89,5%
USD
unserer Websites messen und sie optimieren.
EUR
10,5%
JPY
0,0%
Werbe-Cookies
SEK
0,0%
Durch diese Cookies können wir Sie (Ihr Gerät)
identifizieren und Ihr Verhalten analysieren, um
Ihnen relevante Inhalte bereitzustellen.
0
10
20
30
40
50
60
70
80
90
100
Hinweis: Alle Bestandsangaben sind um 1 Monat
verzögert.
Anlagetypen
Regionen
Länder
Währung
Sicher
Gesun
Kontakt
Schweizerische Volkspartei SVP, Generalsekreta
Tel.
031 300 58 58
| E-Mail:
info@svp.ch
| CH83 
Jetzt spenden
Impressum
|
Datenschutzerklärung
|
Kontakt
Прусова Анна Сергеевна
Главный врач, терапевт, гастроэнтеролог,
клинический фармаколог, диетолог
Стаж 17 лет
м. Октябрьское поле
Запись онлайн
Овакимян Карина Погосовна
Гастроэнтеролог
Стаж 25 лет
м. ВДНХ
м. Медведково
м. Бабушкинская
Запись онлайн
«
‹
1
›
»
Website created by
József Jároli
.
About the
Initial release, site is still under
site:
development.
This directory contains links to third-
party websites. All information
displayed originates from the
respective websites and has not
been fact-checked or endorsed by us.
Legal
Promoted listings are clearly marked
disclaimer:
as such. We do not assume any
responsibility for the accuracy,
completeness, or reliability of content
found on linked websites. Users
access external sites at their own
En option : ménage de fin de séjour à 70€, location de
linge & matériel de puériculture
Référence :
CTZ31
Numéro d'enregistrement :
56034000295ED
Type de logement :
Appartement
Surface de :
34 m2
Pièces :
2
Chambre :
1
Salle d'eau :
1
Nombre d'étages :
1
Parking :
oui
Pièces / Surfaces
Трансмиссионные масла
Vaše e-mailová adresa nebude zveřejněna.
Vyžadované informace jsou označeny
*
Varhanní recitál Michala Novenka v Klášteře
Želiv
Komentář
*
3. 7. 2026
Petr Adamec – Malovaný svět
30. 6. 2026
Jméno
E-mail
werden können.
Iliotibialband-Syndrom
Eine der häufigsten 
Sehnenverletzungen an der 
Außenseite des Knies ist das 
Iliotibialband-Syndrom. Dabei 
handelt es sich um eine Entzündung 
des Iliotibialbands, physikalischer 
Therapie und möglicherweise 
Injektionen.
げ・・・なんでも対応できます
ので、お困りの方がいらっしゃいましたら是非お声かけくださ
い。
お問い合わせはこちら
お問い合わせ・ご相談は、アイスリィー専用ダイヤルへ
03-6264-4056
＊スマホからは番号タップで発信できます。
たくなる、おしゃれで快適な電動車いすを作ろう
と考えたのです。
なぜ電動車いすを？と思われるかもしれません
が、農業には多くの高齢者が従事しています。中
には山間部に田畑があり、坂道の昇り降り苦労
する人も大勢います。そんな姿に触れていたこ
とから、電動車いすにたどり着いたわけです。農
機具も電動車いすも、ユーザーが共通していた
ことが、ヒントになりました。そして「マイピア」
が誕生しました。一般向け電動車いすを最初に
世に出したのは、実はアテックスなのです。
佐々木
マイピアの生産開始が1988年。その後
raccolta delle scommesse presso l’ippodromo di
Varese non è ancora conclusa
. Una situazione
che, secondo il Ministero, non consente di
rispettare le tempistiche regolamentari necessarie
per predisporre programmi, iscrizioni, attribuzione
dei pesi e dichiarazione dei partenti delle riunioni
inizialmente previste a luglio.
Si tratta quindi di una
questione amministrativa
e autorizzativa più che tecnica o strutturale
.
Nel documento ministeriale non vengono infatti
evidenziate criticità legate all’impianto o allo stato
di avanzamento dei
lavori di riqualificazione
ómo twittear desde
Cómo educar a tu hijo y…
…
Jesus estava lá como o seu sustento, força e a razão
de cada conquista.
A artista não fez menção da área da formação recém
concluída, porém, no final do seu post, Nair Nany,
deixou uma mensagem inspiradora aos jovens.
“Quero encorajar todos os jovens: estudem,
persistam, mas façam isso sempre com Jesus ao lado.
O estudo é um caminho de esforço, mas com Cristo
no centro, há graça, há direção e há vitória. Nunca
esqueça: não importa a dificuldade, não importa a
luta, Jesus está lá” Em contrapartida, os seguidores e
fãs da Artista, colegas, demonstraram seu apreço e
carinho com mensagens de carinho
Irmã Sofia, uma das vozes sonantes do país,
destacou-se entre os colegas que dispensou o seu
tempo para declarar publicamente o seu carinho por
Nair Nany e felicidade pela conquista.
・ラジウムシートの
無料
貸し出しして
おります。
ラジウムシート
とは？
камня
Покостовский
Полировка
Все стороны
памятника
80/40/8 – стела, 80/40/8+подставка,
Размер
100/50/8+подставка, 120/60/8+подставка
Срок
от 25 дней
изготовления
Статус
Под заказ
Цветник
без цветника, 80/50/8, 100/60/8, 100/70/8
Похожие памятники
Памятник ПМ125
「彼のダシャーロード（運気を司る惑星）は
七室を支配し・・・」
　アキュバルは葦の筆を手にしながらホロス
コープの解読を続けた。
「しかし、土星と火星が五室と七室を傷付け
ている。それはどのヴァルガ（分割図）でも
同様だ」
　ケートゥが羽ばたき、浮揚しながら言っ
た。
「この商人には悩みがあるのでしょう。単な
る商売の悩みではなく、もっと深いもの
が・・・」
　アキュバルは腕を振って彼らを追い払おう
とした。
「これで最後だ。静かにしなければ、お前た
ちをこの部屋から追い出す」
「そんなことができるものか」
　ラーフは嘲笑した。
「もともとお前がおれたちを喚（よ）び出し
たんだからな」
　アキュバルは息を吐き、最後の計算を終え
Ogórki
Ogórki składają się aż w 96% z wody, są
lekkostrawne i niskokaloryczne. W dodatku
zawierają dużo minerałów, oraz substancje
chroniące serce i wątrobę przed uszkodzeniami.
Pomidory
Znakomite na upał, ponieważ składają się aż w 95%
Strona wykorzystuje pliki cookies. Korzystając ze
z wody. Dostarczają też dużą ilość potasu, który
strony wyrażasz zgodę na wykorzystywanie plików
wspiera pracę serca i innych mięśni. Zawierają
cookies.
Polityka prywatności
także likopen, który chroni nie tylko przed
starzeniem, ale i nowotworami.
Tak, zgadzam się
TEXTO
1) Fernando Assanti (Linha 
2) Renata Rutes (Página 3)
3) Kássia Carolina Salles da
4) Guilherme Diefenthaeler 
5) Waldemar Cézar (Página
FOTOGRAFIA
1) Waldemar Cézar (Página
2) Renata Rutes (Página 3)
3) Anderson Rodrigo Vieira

★ ★ ★ ★ ★

- Exercise -
All that is needed is the exact run of lines above from the line containing "Vaše e-mailová adresa nebude zveřejněna." through the line containing "が、農業には多くの高齢者が従事しています。中", both of them included.

- Task output -
Vaše e-mailová adresa nebude zveřejněna.
Vyžadované informace jsou označeny
*
Varhanní recitál Michala Novenka v Klášteře
Želiv
Komentář
*
3. 7. 2026
Petr Adamec – Malovaný svět
30. 6. 2026
Jméno
E-mail
werden können.
Iliotibialband-Syndrom
Eine der häufigsten 
Sehnenverletzungen an der 
Außenseite des Knies ist das 
Iliotibialband-Syndrom. Dabei 
handelt es sich um eine Entzündung 
des Iliotibialbands, physikalischer 
Therapie und möglicherweise 
Injektionen.
げ・・・なんでも対応できます
ので、お困りの方がいらっしゃいましたら是非お声かけくださ
い。
お問い合わせはこちら
お問い合わせ・ご相談は、アイスリィー専用ダイヤルへ
03-6264-4056
＊スマホからは番号タップで発信できます。
たくなる、おしゃれで快適な電動車いすを作ろう
と考えたのです。
なぜ電動車いすを？と思われるかもしれません
が、農業には多くの高齢者が従事しています。中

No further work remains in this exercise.